Requirement — Copy out each line below that has the word "CAMPANA" in it.

Collected data:
%%

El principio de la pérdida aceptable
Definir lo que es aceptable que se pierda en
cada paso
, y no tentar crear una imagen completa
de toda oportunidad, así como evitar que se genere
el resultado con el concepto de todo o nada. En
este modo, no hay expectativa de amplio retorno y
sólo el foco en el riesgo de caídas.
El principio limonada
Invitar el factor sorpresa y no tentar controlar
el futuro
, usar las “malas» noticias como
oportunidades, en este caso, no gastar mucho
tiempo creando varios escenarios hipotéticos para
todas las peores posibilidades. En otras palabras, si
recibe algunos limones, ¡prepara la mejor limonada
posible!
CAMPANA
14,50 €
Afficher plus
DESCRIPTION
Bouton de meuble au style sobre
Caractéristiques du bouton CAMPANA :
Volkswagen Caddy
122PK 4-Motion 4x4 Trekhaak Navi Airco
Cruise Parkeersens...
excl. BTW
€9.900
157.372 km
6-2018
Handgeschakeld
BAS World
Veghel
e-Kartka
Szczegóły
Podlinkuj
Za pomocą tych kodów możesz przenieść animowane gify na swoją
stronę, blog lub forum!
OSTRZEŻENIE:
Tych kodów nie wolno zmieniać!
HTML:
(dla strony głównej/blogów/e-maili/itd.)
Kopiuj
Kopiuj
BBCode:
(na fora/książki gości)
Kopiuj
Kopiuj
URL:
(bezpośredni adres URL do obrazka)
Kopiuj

%%

Task response —
CAMPANA
Caractéristiques du bouton CAMPANA :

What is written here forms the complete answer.